(DATA FOR THIS EXERCISE Opens)

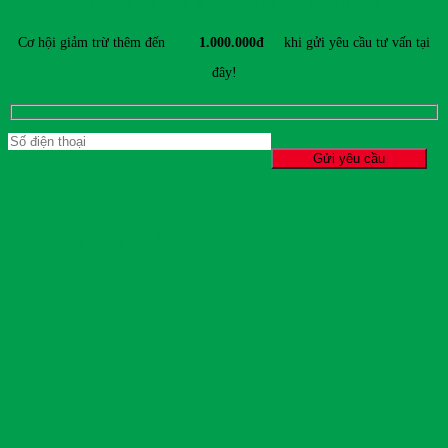
ĐĂNG KÝ TƯ VẤN & NHẬN ƯU ĐÃI MỚI NHẤT
541,900₫.
Cơ hội giảm trừ thêm đến
1.000.000đ
khi gửi yêu cầu tư vấn tại
đây!
TIN TỨC & SỰ KIỆN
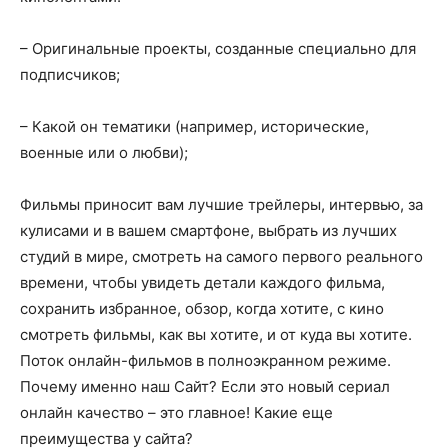
– Оригинальные проекты, созданные специально для
подписчиков;
– Какой он тематики (например, исторические,
военные или о любви);
Фильмы приносит вам лучшие трейлеры, интервью, за
кулисами и в вашем смартфоне, выбрать из лучших
студий в мире, смотреть на самого первого реального
времени, чтобы увидеть детали каждого фильма,
сохранить избранное, обзор, когда хотите, с кино
смотреть фильмы, как вы хотите, и от куда вы хотите.
Поток онлайн-фильмов в полноэкранном режиме.
Почему именно наш Сайт? Если это новый сериал
онлайн качество – это главное! Какие еще
преимущества у сайта?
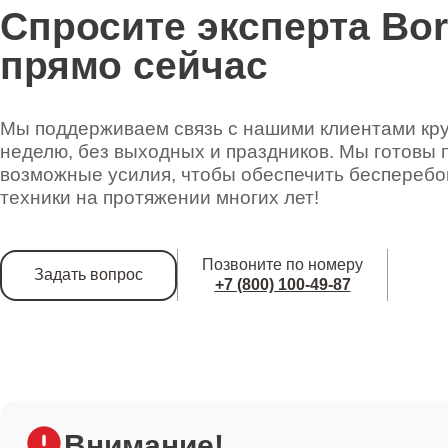
Спросите эксперта Bo
прямо сейчас
Мы поддерживаем связь с нашими клиентами круг
неделю, без выходных и праздников. Мы готовы 
возможные усилия, чтобы обеспечить беспереб
техники на протяжении многих лет!
Позвоните по номеру
Задать вопрос
+7 (800) 100-49-87
Внимание!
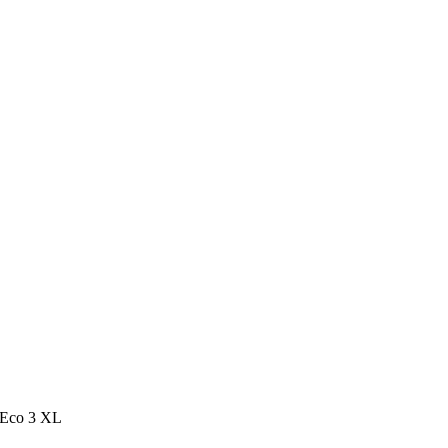
 Eco 3 XL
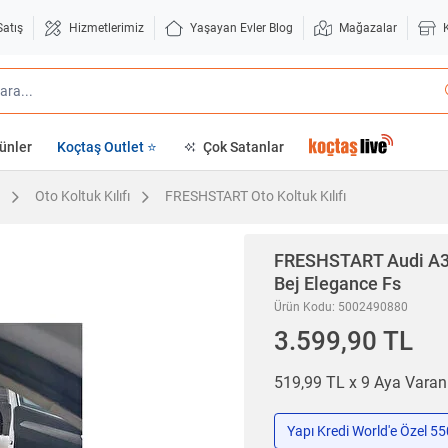
Satış
Hizmetlerimiz
Yaşayan Evler Blog
Mağazalar
ünler
Koçtaş Outlet ⭐
Çok Satanlar
Oto Koltuk Kılıfı
FRESHSTART Oto Koltuk Kılıfı
FRESHSTART
Audi A3
Bej Elegance Fs
Ürün Kodu: 5002490880
3.599,90 TL
519,99 TL x 9 Aya Vara
Yapı Kredi World'e Özel 5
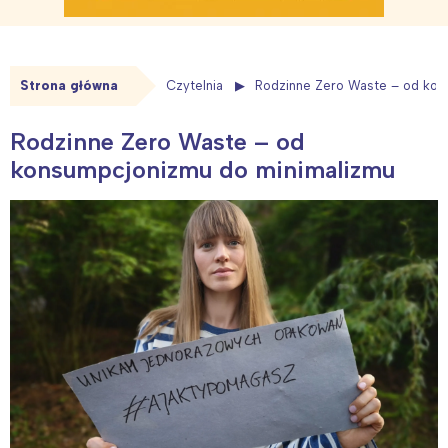
Strona główna
Czytelnia
Rodzinne Zero Waste – od kon
Rodzinne Zero Waste – od
konsumpcjonizmu do minimalizmu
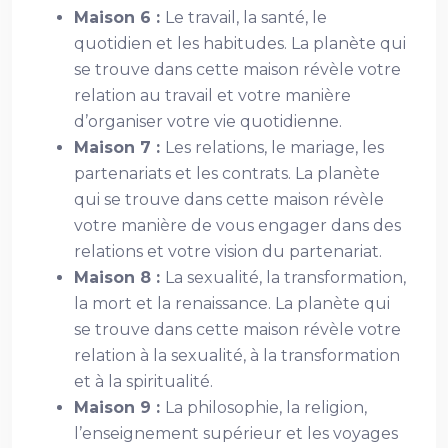
Maison 6 :
Le travail, la santé, le
quotidien et les habitudes. La planète qui
se trouve dans cette maison révèle votre
relation au travail et votre manière
d’organiser votre vie quotidienne.
Maison 7 :
Les relations, le mariage, les
partenariats et les contrats. La planète
qui se trouve dans cette maison révèle
votre manière de vous engager dans des
relations et votre vision du partenariat.
Maison 8 :
La sexualité, la transformation,
la mort et la renaissance. La planète qui
se trouve dans cette maison révèle votre
relation à la sexualité, à la transformation
et à la spiritualité.
Maison 9 :
La philosophie, la religion,
l’enseignement supérieur et les voyages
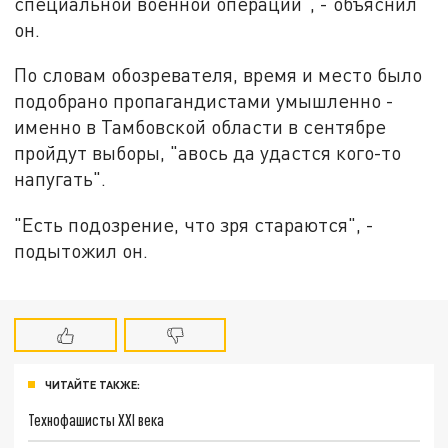
специальной военной операции", - объяснил
он.
По словам обозревателя, время и место было
подобрано пропагандистами умышленно -
именно в Тамбовской области в сентябре
пройдут выборы, "авось да удастся кого-то
напугать".
"Есть подозрение, что зря стараются", -
подытожил он.
ЧИТАЙТЕ ТАКЖЕ:
Технофашисты XXI века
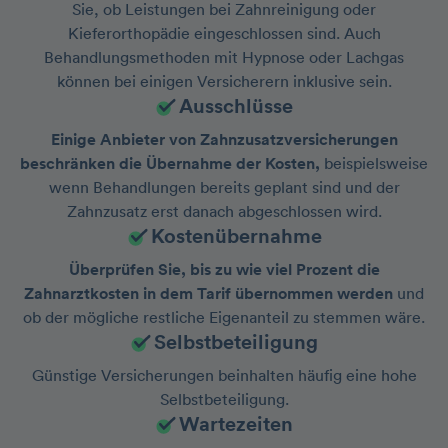
Sie, ob Leistungen bei Zahnreinigung oder
Kieferorthopädie eingeschlossen sind. Auch
Behandlungsmethoden mit Hypnose oder Lachgas
können bei einigen Versicherern inklusive sein.
Ausschlüsse
Einige Anbieter von Zahnzusatzversicherungen
beschränken die Übernahme der Kosten,
beispielsweise
wenn Behandlungen bereits geplant sind und der
Zahnzusatz erst danach abgeschlossen wird.
Kostenübernahme
Überprüfen Sie, bis zu wie viel Prozent die
Zahnarztkosten in dem Tarif übernommen werden
und
ob der mögliche restliche Eigenanteil zu stemmen wäre.
Selbstbeteiligung
Günstige Versicherungen beinhalten häufig eine hohe
Selbstbeteiligung.
Wartezeiten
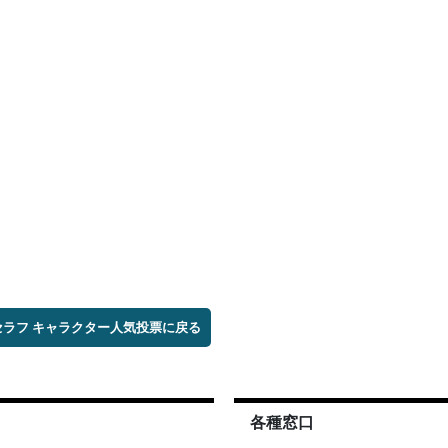
セラフ キャラクター人気投票に戻る
各種窓口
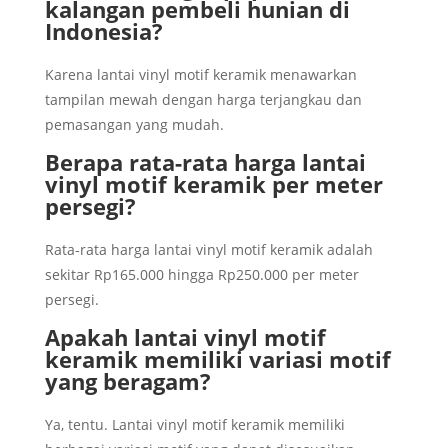
kalangan pembeli hunian di
Indonesia?
Karena lantai vinyl motif keramik menawarkan
tampilan mewah dengan harga terjangkau dan
pemasangan yang mudah.
Berapa rata-rata harga lantai
vinyl motif keramik per meter
persegi?
Rata-rata harga lantai vinyl motif keramik adalah
sekitar Rp165.000 hingga Rp250.000 per meter
persegi.
Apakah lantai vinyl motif
keramik memiliki variasi motif
yang beragam?
Ya, tentu. Lantai vinyl motif keramik memiliki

(DATA FOR THIS EXERCISE Closes)

■ **ABOUT THIS TASK**
In your copy of the listing, please omit the pictures and keep every word exact.

■ **SOLUTION**
ĐĂNG KÝ TƯ VẤN & NHẬN ƯU ĐÃI MỚI NHẤT
541,900₫.
Cơ hội giảm trừ thêm đến
1.000.000đ
khi gửi yêu cầu tư vấn tại
đây!
TIN TỨC & SỰ KIỆN
– Оригинальные проекты, созданные специально для
подписчиков;
– Какой он тематики (например, исторические,
военные или о любви);
Фильмы приносит вам лучшие трейлеры, интервью, за
кулисами и в вашем смартфоне, выбрать из лучших
студий в мире, смотреть на самого первого реального
времени, чтобы увидеть детали каждого фильма,
сохранить избранное, обзор, когда хотите, с кино
смотреть фильмы, как вы хотите, и от куда вы хотите.
Поток онлайн-фильмов в полноэкранном режиме.
Почему именно наш Сайт? Если это новый сериал
онлайн качество – это главное! Какие еще
преимущества у сайта?
Спросите эксперта Bo
прямо сейчас
Мы поддерживаем связь с нашими клиентами круг
неделю, без выходных и праздников. Мы готовы 
возможные усилия, чтобы обеспечить беспереб
техники на протяжении многих лет!
Позвоните по номеру
Задать вопрос
+7 (800) 100-49-87
Внимание!
 Eco 3 XL
Satış
Hizmetlerimiz
Yaşayan Evler Blog
Mağazalar
ünler
Koçtaş Outlet ⭐
Çok Satanlar
Oto Koltuk Kılıfı
FRESHSTART Oto Koltuk Kılıfı
FRESHSTART
Audi A3
Bej Elegance Fs
Ürün Kodu: 5002490880
3.599,90 TL
519,99 TL x 9 Aya Vara
Yapı Kredi World'e Özel 5
Strona główna
Czytelnia
Rodzinne Zero Waste – od kon
Rodzinne Zero Waste – od
konsumpcjonizmu do minimalizmu
Maison 6 :
Le travail, la santé, le
quotidien et les habitudes. La planète qui
se trouve dans cette maison révèle votre
relation au travail et votre manière
d’organiser votre vie quotidienne.
Maison 7 :
Les relations, le mariage, les
partenariats et les contrats. La planète
qui se trouve dans cette maison révèle
votre manière de vous engager dans des
relations et votre vision du partenariat.
Maison 8 :
La sexualité, la transformation,
la mort et la renaissance. La planète qui
se trouve dans cette maison révèle votre
relation à la sexualité, à la transformation
et à la spiritualité.
Maison 9 :
La philosophie, la religion,
l’enseignement supérieur et les voyages
специальной военной операции", - объяснил
он.
По словам обозревателя, время и место было
подобрано пропагандистами умышленно -
именно в Тамбовской области в сентябре
пройдут выборы, "авось да удастся кого-то
напугать".
"Есть подозрение, что зря стараются", -
подытожил он.
ЧИТАЙТЕ ТАКЖЕ:
Технофашисты XXI века
Sie, ob Leistungen bei Zahnreinigung oder
Kieferorthopädie eingeschlossen sind. Auch
Behandlungsmethoden mit Hypnose oder Lachgas
können bei einigen Versicherern inklusive sein.
Ausschlüsse
Einige Anbieter von Zahnzusatzversicherungen
beschränken die Übernahme der Kosten,
beispielsweise
wenn Behandlungen bereits geplant sind und der
Zahnzusatz erst danach abgeschlossen wird.
Kostenübernahme
Überprüfen Sie, bis zu wie viel Prozent die
Zahnarztkosten in dem Tarif übernommen werden
und
ob der mögliche restliche Eigenanteil zu stemmen wäre.
Selbstbeteiligung
Günstige Versicherungen beinhalten häufig eine hohe
Selbstbeteiligung.
Wartezeiten
セラフ キャラクター人気投票に戻る
各種窓口
kalangan pembeli hunian di
Indonesia?
Karena lantai vinyl motif keramik menawarkan
tampilan mewah dengan harga terjangkau dan
pemasangan yang mudah.
Berapa rata-rata harga lantai
vinyl motif keramik per meter
persegi?
Rata-rata harga lantai vinyl motif keramik adalah
sekitar Rp165.000 hingga Rp250.000 per meter
persegi.
Apakah lantai vinyl motif
keramik memiliki variasi motif
yang beragam?
Ya, tentu. Lantai vinyl motif keramik memiliki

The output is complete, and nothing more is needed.